Satellites and autonomous drones have reduced our need for cutting-edge spy planes and stealth fighters. So Lockheed’s famed Skunk Works, creators of the SR-71 Blackbird, have now built a unique robot called the Spider that can crawl over the surface of blimps to find and fix tiny pinhole leaks.
Inspecting an airship’s fabric inflatable envelope is usually a process done manually, requiring intensely bright handheld lights, a good set of eyes and the craft to be completely deflated. It’s time-consuming and terribly inefficient, but Spider — short for Self-Propelled Instrument for Damage Evaluation and Repair — can perform the same inspections while the craft is fully inflated.
The robot consists of two magnetically-attached halves, one that sits on the outside of the airship, while the other clings to it from the inside. Using a set of bright LED lights and a camera, the Spider bot can automatically spot pinhole leaks, and then reposition itself to patch them.

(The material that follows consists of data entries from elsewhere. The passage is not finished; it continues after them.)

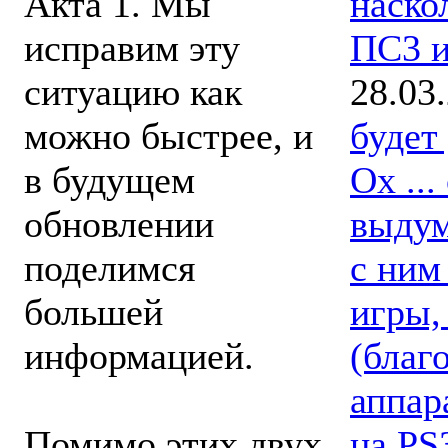
наско
Акта 1. Мы
ПС3 и
исправим эту
28.03
ситуацию как
будет
можно быстрее, и
Ох ...
в будущем
выдум
обновлении
с ним
поделимся
игры,
большей
(благ
информацией.
аппар
на PS
Помимо этих двух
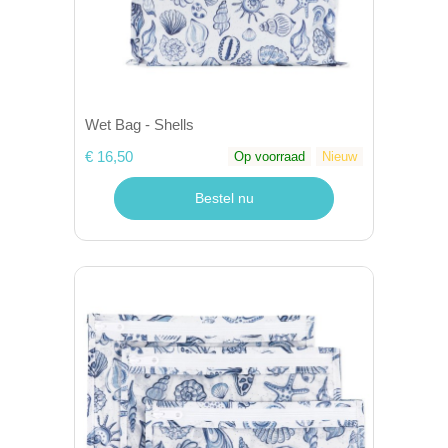
Wet Bag - Shells
€ 16,50
Op voorraad
Nieuw
Bestel nu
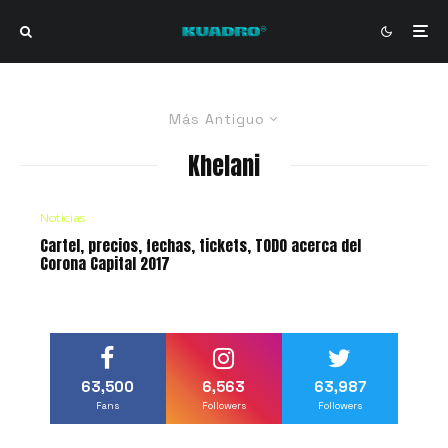
Más Antiguo
Khelani
Noticias
Cartel, precios, fechas, tickets, TODO acerca del
Corona Capital 2017
63,500
6,563
63,987
Fans
Followers
Followers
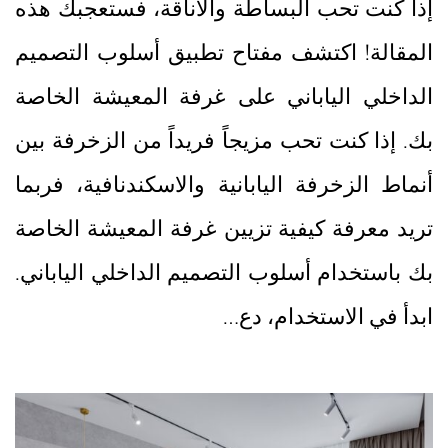
إذا كنت تحب البساطة والأناقة، فستعجبك هذه
المقالة! اكتشف مفتاح تطبيق أسلوب التصميم
الداخلي الياباني على غرفة المعيشة الخاصة
بك. إذا كنت تحب مزيجاً فريداً من الزخرفة بين
أنماط الزخرفة اليابانية والاسكندنافية، فربما
تريد معرفة كيفية تزيين غرفة المعيشة الخاصة
بك باستخدام أسلوب التصميم الداخلي الياباني.
ابدأ في الاستخدام، دع…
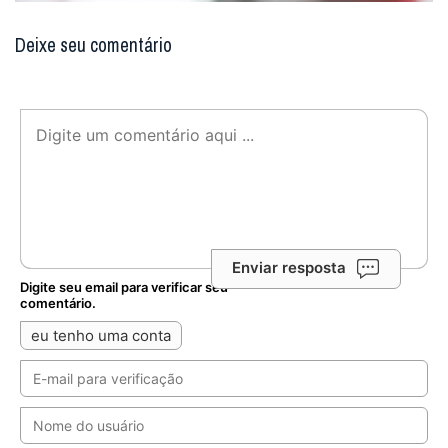
Deixe seu comentário
Enviar resposta
Digite seu email para verificar seu
comentário.
eu tenho uma conta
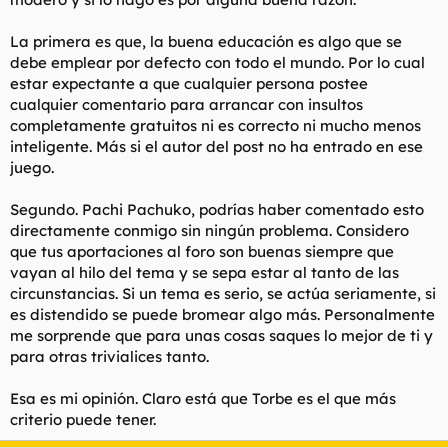
La primera es que, la buena educación es algo que se
debe emplear por defecto con todo el mundo. Por lo cual
estar expectante a que cualquier persona postee
cualquier comentario para arrancar con insultos
completamente gratuitos ni es correcto ni mucho menos
inteligente. Más si el autor del post no ha entrado en ese
juego.
Segundo. Pachi Pachuko, podrías haber comentado esto
directamente conmigo sin ningún problema. Considero
que tus aportaciones al foro son buenas siempre que
vayan al hilo del tema y se sepa estar al tanto de las
circunstancias. Si un tema es serio, se actúa seriamente, si
es distendido se puede bromear algo más. Personalmente
me sorprende que para unas cosas saques lo mejor de ti y
para otras trivialices tanto.
Esa es mi opinión. Claro está que Torbe es el que más
criterio puede tener.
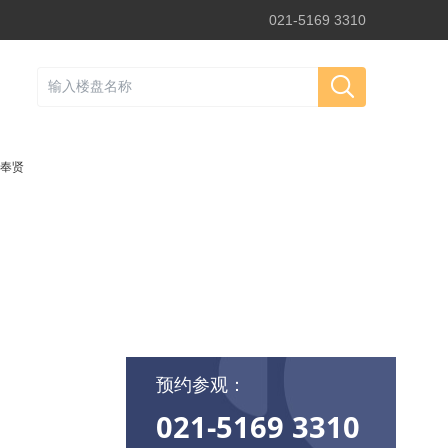
021-5169 3310
奉贤
预约参观：
021-5169 3310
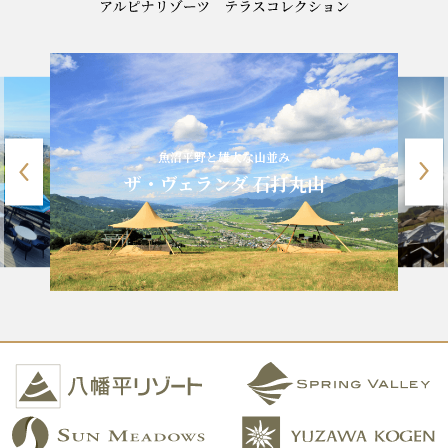
魚沼平野と雄大な山並み
ザ・ヴェランダ 石打丸山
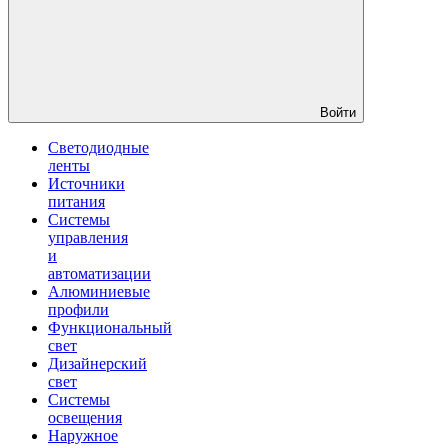
Войти
Светодиодные
ленты
Источники
питания
Системы
управления
и
автоматизации
Алюминиевые
профили
Функциональный
свет
Дизайнерский
свет
Системы
освещения
Наружное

Photos of the repair, before and after the hole is patched, are sent to a central server for further human inspection, but that adds minimal time to the mostly automated inspection process.
As airships are slowly becoming useful again — for tasks including everything from cargo hauling, to meteorological data gathering, to spreading free internet — there will undoubtedly be a demand for Lockheed’s Spider bot. It might not be as cool or Smithsonian-worthy as the SR-71 spy plane, but it’s a clever solution for keeping airships airworthy.